§ TASK DETAILS
All that is wanted is an exact copy of the line containing "What terminal does Delta Airlines use at" and the lines after it, through the end of the records.

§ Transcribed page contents
- - -
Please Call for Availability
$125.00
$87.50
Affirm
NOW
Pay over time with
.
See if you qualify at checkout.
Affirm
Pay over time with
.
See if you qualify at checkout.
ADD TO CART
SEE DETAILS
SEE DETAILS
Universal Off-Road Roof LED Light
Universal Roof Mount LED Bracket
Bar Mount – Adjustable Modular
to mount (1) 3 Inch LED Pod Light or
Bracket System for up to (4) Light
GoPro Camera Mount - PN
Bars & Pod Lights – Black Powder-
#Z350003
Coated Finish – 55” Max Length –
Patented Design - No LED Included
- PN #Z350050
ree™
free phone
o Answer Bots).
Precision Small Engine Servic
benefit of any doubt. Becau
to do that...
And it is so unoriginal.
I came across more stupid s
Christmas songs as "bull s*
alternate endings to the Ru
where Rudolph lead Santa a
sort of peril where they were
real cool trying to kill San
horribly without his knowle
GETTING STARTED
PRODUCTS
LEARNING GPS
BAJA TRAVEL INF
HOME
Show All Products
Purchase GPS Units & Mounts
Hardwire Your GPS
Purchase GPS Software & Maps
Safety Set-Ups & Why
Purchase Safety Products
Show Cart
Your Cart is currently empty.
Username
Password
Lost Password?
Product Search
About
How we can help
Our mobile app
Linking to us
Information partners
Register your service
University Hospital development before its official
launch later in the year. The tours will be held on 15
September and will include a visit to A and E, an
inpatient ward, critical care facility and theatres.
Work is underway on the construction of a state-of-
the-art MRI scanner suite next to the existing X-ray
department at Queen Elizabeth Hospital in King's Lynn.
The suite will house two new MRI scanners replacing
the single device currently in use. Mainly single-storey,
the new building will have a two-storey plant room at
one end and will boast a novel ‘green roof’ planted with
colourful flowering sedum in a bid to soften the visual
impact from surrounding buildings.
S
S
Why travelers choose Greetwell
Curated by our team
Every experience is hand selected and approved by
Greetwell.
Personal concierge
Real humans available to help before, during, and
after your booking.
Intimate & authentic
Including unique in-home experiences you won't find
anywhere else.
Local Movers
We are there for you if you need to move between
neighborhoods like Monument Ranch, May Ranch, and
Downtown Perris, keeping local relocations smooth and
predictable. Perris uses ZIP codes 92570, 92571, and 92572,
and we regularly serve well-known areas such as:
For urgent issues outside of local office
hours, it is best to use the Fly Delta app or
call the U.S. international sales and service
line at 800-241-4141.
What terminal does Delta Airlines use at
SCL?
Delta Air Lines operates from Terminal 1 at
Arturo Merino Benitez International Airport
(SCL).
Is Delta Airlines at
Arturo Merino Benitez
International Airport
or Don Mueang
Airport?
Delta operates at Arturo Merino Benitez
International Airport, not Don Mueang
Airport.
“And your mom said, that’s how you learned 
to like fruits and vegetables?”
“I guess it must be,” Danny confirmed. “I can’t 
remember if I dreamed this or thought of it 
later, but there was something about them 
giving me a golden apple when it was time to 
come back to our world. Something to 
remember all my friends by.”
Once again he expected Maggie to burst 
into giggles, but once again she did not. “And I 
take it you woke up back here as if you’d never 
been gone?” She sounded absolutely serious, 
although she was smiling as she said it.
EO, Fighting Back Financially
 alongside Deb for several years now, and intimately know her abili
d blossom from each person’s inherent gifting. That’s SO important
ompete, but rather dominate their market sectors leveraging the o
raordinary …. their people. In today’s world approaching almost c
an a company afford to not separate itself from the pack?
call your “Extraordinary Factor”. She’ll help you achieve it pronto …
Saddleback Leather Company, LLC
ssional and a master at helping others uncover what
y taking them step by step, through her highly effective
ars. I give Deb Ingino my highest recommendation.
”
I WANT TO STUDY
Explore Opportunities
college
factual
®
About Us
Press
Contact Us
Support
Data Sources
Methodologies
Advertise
- - -
§ SOLUTION FOR THIS EXERCISE
What terminal does Delta Airlines use at
SCL?
Delta Air Lines operates from Terminal 1 at
Arturo Merino Benitez International Airport
(SCL).
Is Delta Airlines at
Arturo Merino Benitez
International Airport
or Don Mueang
Airport?
Delta operates at Arturo Merino Benitez
International Airport, not Don Mueang
Airport.
“And your mom said, that’s how you learned 
to like fruits and vegetables?”
“I guess it must be,” Danny confirmed. “I can’t 
remember if I dreamed this or thought of it 
later, but there was something about them 
giving me a golden apple when it was time to 
come back to our world. Something to 
remember all my friends by.”
Once again he expected Maggie to burst 
into giggles, but once again she did not. “And I 
take it you woke up back here as if you’d never 
been gone?” She sounded absolutely serious, 
although she was smiling as she said it.
EO, Fighting Back Financially
 alongside Deb for several years now, and intimately know her abili
d blossom from each person’s inherent gifting. That’s SO important
ompete, but rather dominate their market sectors leveraging the o
raordinary …. their people. In today’s world approaching almost c
an a company afford to not separate itself from the pack?
call your “Extraordinary Factor”. She’ll help you achieve it pronto …
Saddleback Leather Company, LLC
ssional and a master at helping others uncover what
y taking them step by step, through her highly effective
ars. I give Deb Ingino my highest recommendation.
”
I WANT TO STUDY
Explore Opportunities
college
factual
®
About Us
Press
Contact Us
Support
Data Sources
Methodologies
Advertise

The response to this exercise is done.